Speaking of Donna, I love that line in the end when she realizes that she missed out on a big event again. Seeing Donna here was heartbreaking, especially because she can never live up to her true potential, as the Doctor’s companion or as the Doctor-Donna.
Also, I love how Davies wrapped everything up, and that even if the addition of Wilf to the Noble family was by accident, he made everything work so that Wilf would be that last loose thread connecting to the Tenth Doctor.
Many do feel that it was self-indulgent that the Tenth Doctor was able to prolong his regeneration long enough to check up on not just his most recent companions but to all of the Doctor’s companions since the First Doctor (as mentioned in the episode of “The Sarah Jane Adventures” entitled “The Death of the Doctor”), but I think that it was very much in character.
Aside from it being a chance for the audience as well to say goodbye and check up on all of the companions we have seen since the show got rebooted in 2005, it allowed the Tenth Doctor to be reassured that all of them are alright before he steps back into his TARDIS and regenerate alone. It was also interesting that the last person he met before he really did regenerate was the first person his Doctor had ever seen- Rose Tyler (Billie Piper).
It was also fitting that his regeneration was rather violent because he really didn’t want to regenerate into a new version of himself.

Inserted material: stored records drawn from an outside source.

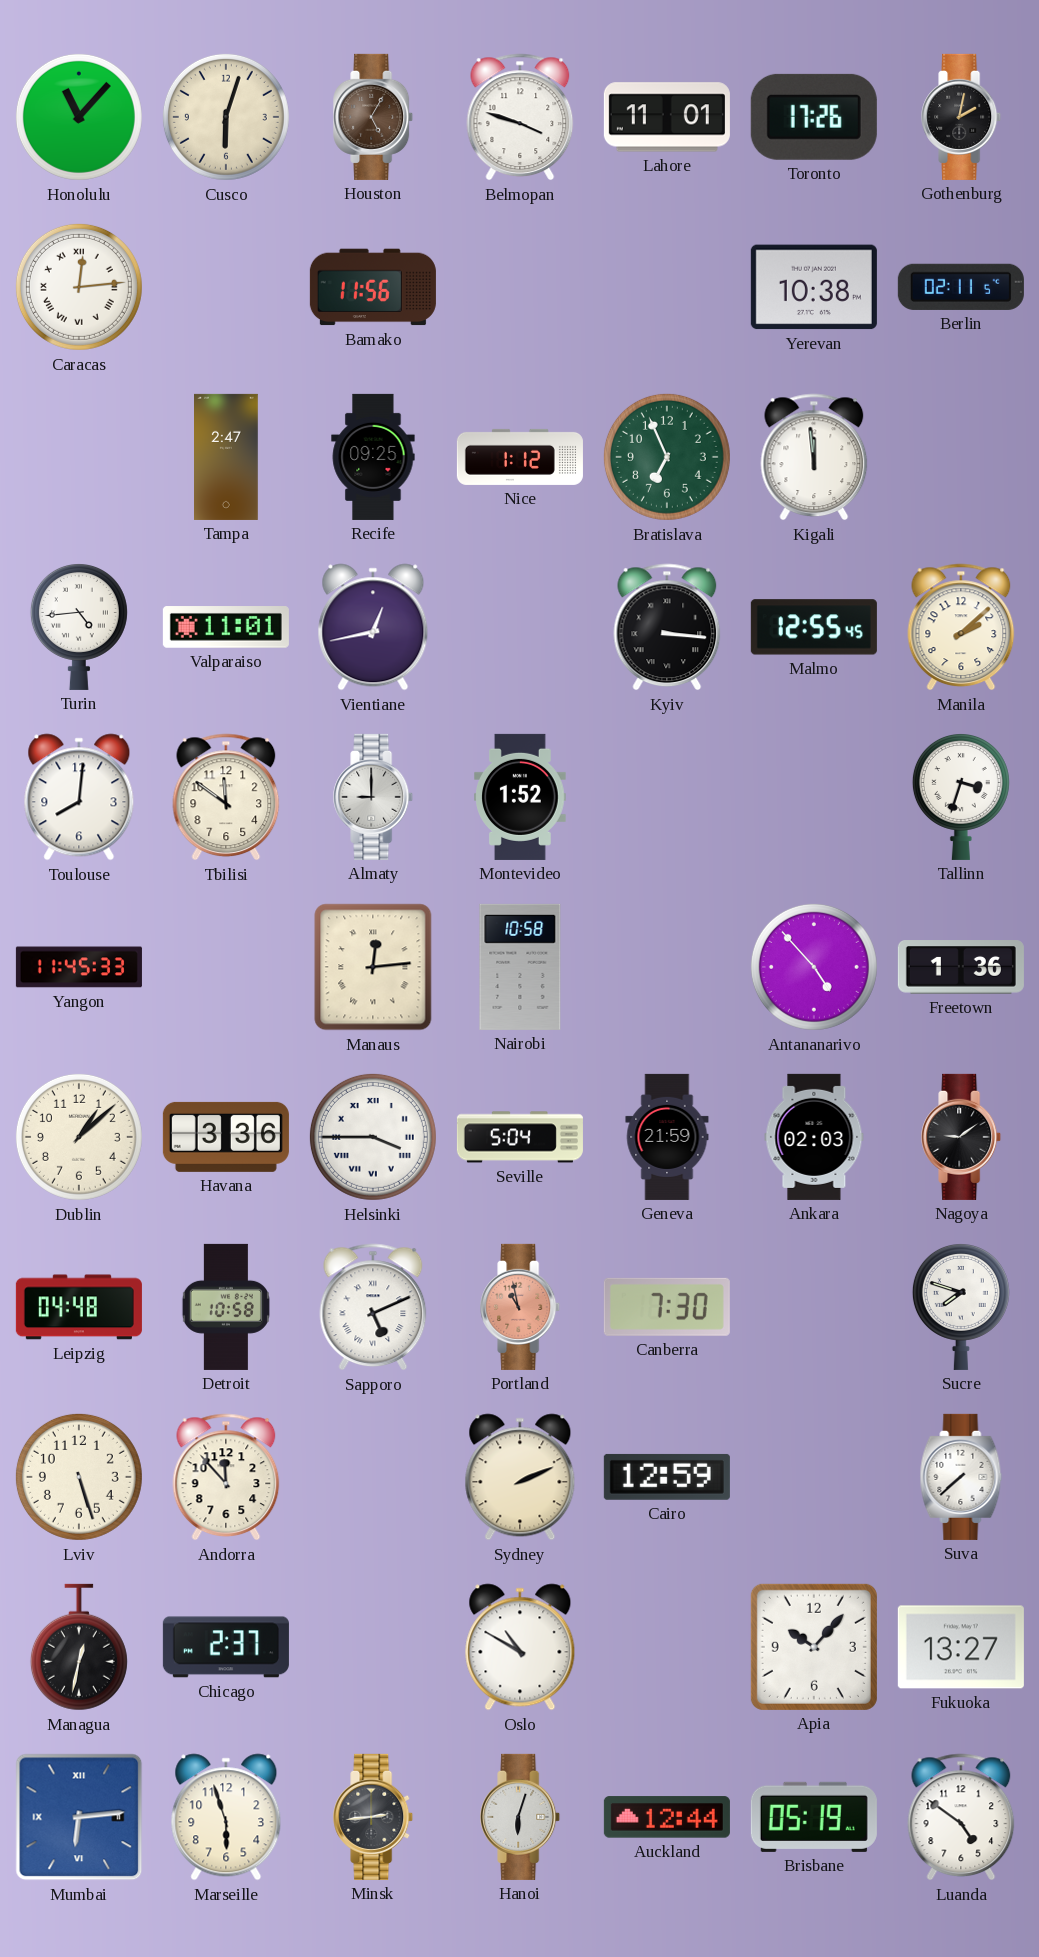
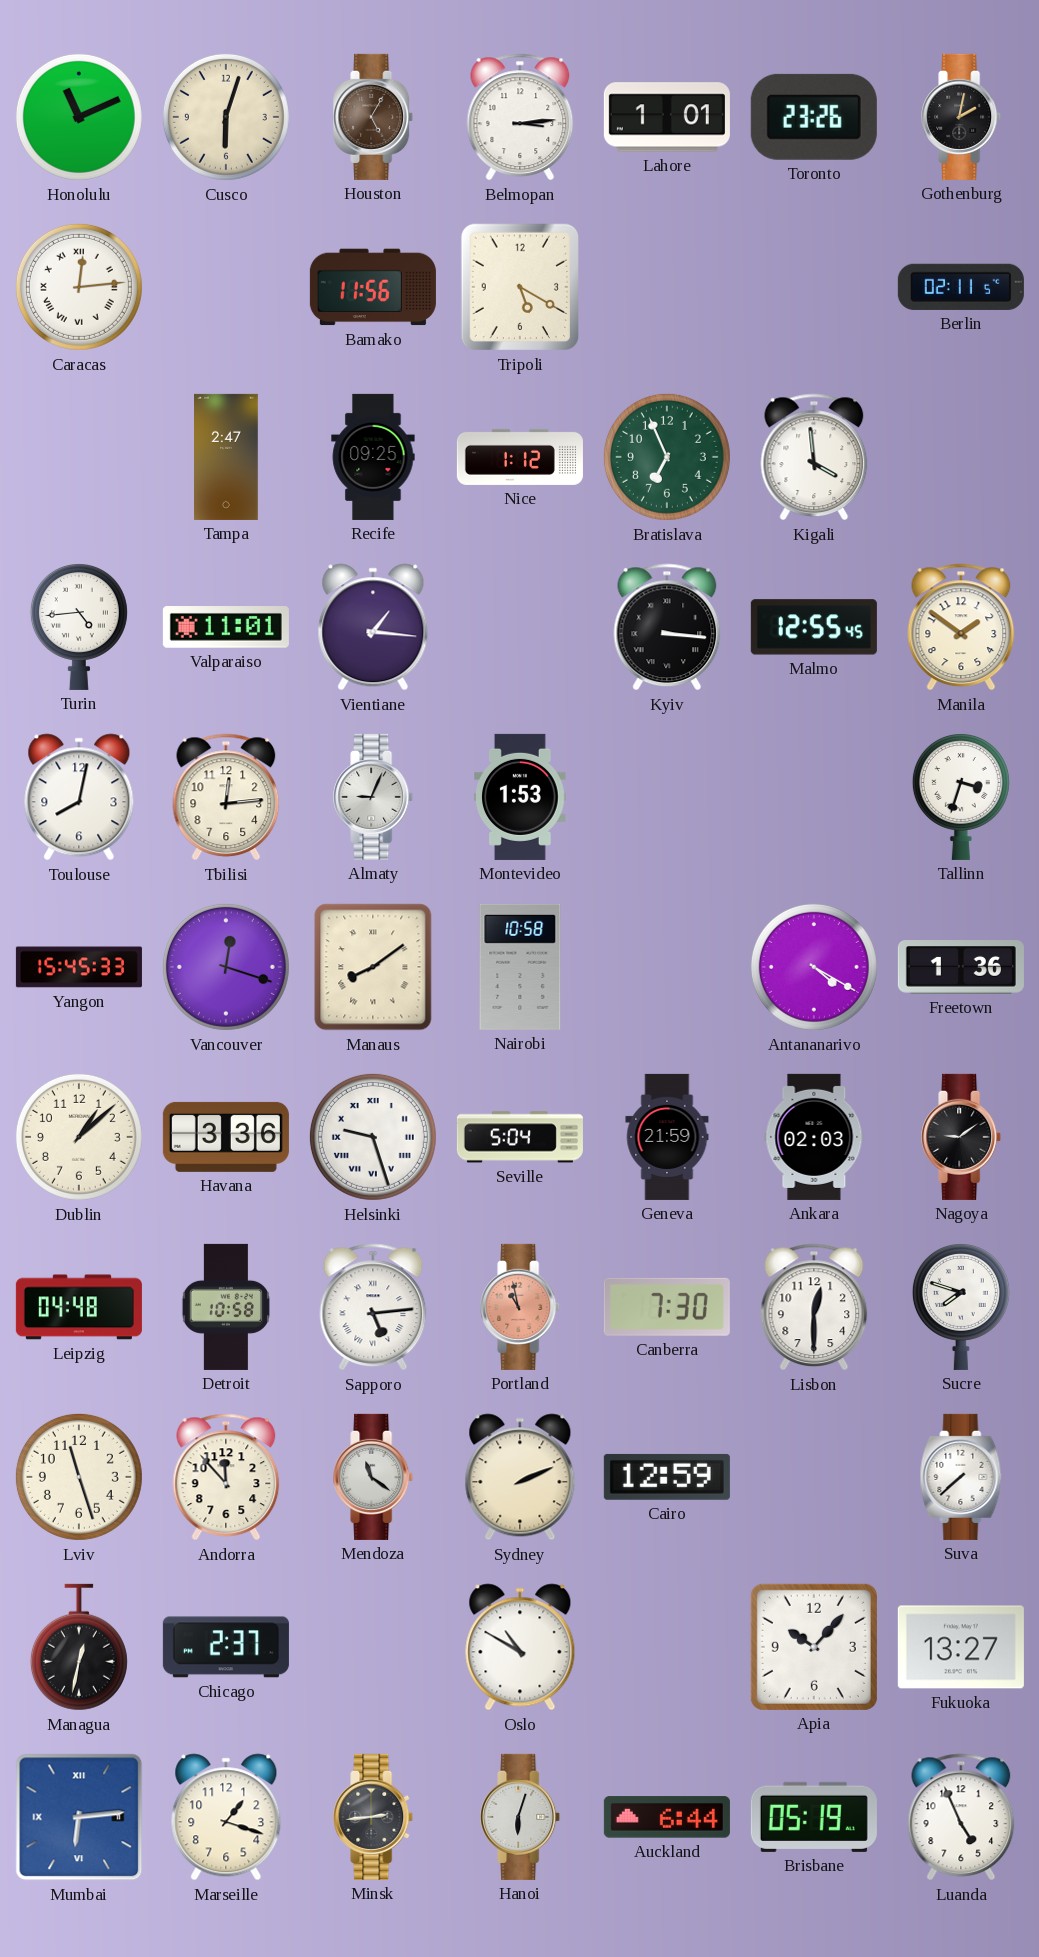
Honolulu: 11:07 -> 11:11
Belmopan: 3:48 -> 3:14
Lahore: 11:01 -> 1:01
Toronto: 17:26 -> 23:26
Tripoli: none -> 5:20
Yerevan: 10:38 -> none
Kigali: 11:59 -> 3:59
Vientiane: 12:43 -> 1:16
Manila: 2:08 -> 1:51
Toulouse: 8:01 -> 8:02
Tbilisi: 11:51 -> 12:14
Almaty: 9:00 -> 9:04
Montevideo: 1:52 -> 1:53
Yangon: 11:45 -> 15:45
Vancouver: none -> 12:18
Manaus: 12:14 -> 8:09
Antananarivo: 4:53 -> 4:20
Helsinki: 3:45 -> 9:27
Sapporo: 5:11 -> 5:14
Lisbon: none -> 12:30
Lviv: 5:27 -> 11:27
Mendoza: none -> 11:21
Marseille: 5:57 -> 1:18
Auckland: 12:44 -> 6:44
Luanda: 4:51 -> 4:56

So, there you have it, we have made it to the end of the not just the conclusion of the story of the Tenth Doctor, but also to the end of the Davies era. Now, there is nothing left to do but to march onwards to the Eleventh Doctor (Matt Smith) and the era of Steven Moffat, while still keeping these past few series fondly in our memories and hearts.
However, just like Tennant and Davies with the specials, we are also going to linger just a little bit more in this particular era as the next few posts will all be Character Guide posts for Rose Tyler, Martha Jones, Donna Noble, and of course, the Tenth Doctor.
So, how did you like the four last specials that Tennant did as the Tenth Doctor? Was there anything you liked or disliked about the Russell T. Davies era? What were your favorite moments from Series 1 to 4? What do you think about how I ended up reconciling “The End of Time” and “The Day of the Doctor”? Feel free to comment and discuss below, just remember to be civil and respectful of everyone.